今回の調査レポートで「マニアブランド」に分類されたのは、首都圏での認知度が10.2%~32.0%とまだ4割に満たない『ブルーボトルコーヒー』『ギャレット ポップコーン ショップス』『クア・アイナ』『タコベル』『シェイク シャック』『コーヒービーン&ティーリーフ』『カールスジュニア』『パイフェイス』の8ブランドでした。

前回の続き)リテールブランド浸透度調査のデータで、調査対象ブランドのMPFS分類をしてみました。

MPFSモデル

定番化するリテールブランドの成長の初期段階である「マニアブランド」とは、成長の初期段階から、絶対数はそれほど多くなくとも、一定数以上のファンがついている状態を作れているブランドです。

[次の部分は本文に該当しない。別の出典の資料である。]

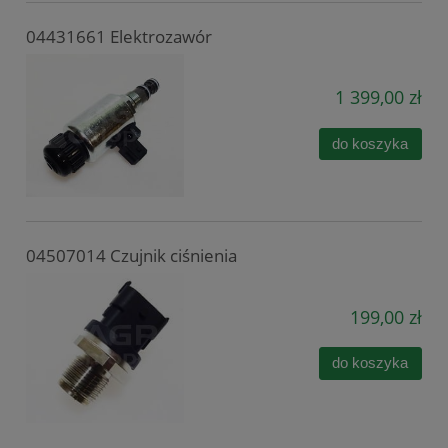
04431661 Elektrozawór
1 399,00 zł
do koszyka
04507014 Czujnik ciśnienia
199,00 zł
do koszyka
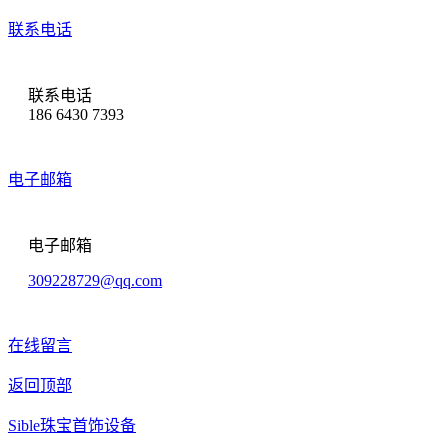
联系电话
联系电话
186 6430 7393
电子邮箱
电子邮箱
309228729@qq.com
在线留言
返回顶部
Sible珠宝首饰设备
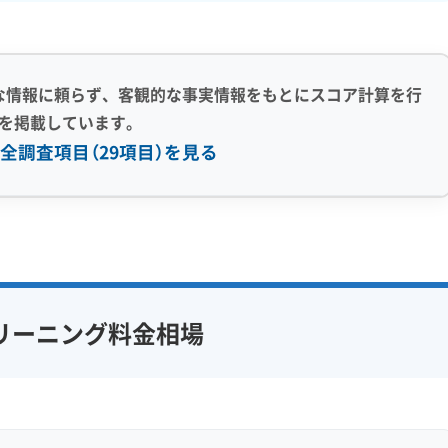
な情報に頼らず、客観的な事実情報をもとにスコア計算を行
を掲載しています。
全調査項目（29項目）を見る
感 (8)
利便性・サービス (12)
アフターフォロー
定額料金
複数台割引
初回割引
フ在籍
エコ洗剤使用
定期メンテナンス
当日予約可能
リーニング料金相場
対策
ハウスダスト除去
即日対応可能
24時間対応
フランチャイズ
土日祝日対応
年末年始対応
防カビ・抗菌
消臭処理
防汚コーティング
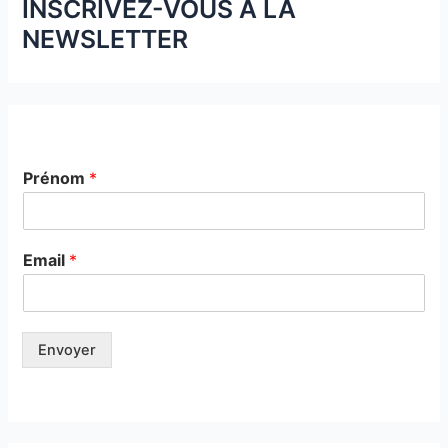
INSCRIVEZ-VOUS À LA
NEWSLETTER
Prénom
*
Email
*
Envoyer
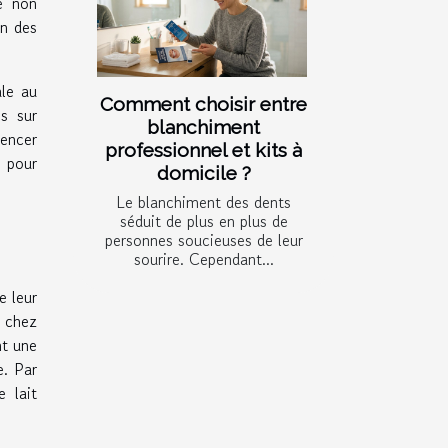
e non
on des
ale au
Comment choisir entre
s sur
blanchiment
uencer
professionnel et kits à
e
pour
domicile ?
Le blanchiment des dents
séduit de plus en plus de
personnes soucieuses de leur
sourire. Cependant...
e leur
e chez
nt une
e. Par
e lait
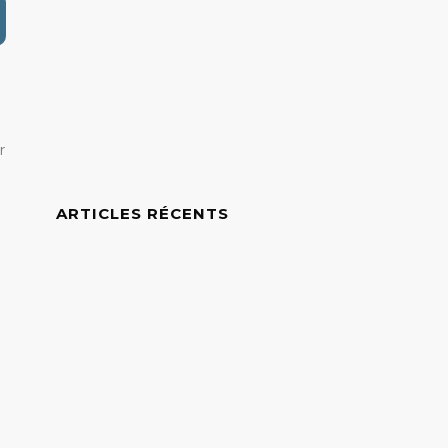
r
ARTICLES RÉCENTS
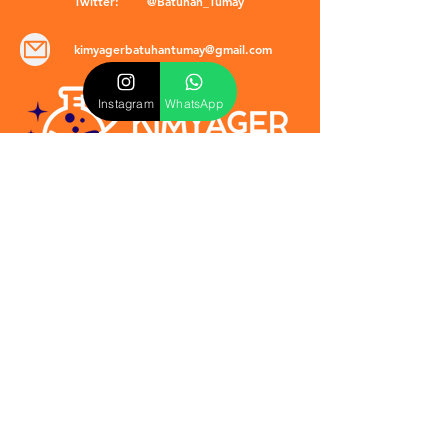
Twitter:
@Batuhan_Tumay
kimyagerbatuhantumay@gmail.com
Instagram
WhatsApp
POLİTİKALAR
​Mevzuat & Sözleşmeler
Mesafeli Satış Sözleşmesi
EULA Sözleşmesi
Kullanım Koşulları
İptal ve İade Politikası
Verilmeyen Hizmetler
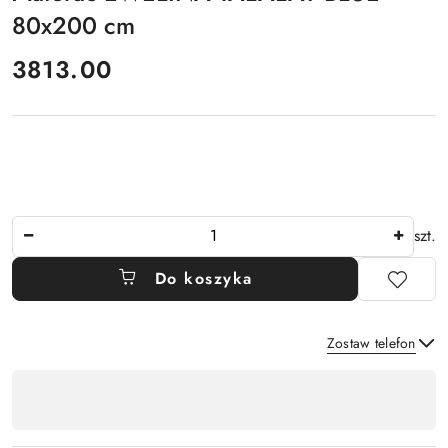
80x200 cm
cena:
3813.00
Ilość
szt.
Do koszyka
Zostaw telefon
Dostępność
,
Wyślij
płatność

リテールブランドの日本一号店に行列する人々は、そのブランドをかなり早い時期から知っている、あるいは、海外で利用したことがあるなどの特殊な経験を経ている人々であり、マニアックなファンであるといえます。

マニアックなファンの多くは、遠方からでもわざわざ来店し、長時間待つこともいとわず、客単価が高く、口コミやソーシャルメディアでの情報拡散にも積極的で、ブランドの立ち上げに貢献します。酷な言い方になるかもしれませんが、初期段階からこうしたファンがついていないブランドが定番化することはまずありません。リテールブランドの成長にとって、新規出店以外の初期のファン獲得努力は重要です。

さて、今回の調査結果を受け、こうしたマニアックなファンは一定数以上ついているものの、まだ「人気ブランド」のステージに達していない「マニアブランド」に分類されたのは、(1)ブルーボトルコーヒー(2)ギャレット ポップコーン ショップス(3)クア・アイナ(4)タコベル(5)シェイク シャック(6)コーヒービーン&ティーリーフ(7)カールスジュニア(8)パイフェイス、の8ブランドでした。首都圏での認知度は、32.0%~10.2%と4割未満にとどまりました。

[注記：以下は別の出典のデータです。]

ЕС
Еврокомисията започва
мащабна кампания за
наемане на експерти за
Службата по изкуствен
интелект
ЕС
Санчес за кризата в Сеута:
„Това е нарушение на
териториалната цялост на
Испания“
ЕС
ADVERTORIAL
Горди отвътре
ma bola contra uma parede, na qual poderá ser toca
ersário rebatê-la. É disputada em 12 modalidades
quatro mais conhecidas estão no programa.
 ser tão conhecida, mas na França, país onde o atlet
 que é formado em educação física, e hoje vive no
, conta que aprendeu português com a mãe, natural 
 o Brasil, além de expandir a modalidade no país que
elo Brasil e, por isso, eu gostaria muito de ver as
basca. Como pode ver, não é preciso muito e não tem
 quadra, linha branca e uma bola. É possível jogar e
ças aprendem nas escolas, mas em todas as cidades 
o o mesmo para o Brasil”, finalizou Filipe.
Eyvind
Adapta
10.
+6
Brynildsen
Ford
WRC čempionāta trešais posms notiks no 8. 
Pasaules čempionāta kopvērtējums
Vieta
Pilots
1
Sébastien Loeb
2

「マニアブランド」の利用経験率は、17.5%~5.5%と、2割未満にとどまりました。

ブランド認知度と利用経験率は、一方だけが高まることはなく、互いに高めあう関係にあります。一時的な話題性によりブランド認知度が高まっても、出店により消費者の利用経験率をも同時に高めていかなければ、M→P→F→Sの階段を上がっていくことはできません。

そこで、ブランド認知度と利用経験率の関係を見ると、ブランド認知度の高さに即応した利用経験率が獲得できていないブランドは、「マニアブランド」に多く出現しました。特に、『ブルーボトルコーヒー』『シェイク シャック』『ギャレット ポップコーン ショップス』『タコベル』『カールスジュニア』の各ブランドは、“ブランドを知っている人のうち店舗を利用したことのない人”の割合が73.2%~58.5%と調査対象ブランド平均を上回り、出店が足りないことによる機会損失が推定されます。今後積極的に出店することにより、次のステージへ行けるポテンシャルが高いブランドと捉えることもできるでしょう。

以上、調査対象ブランドのMPFS分析結果のご報告でした。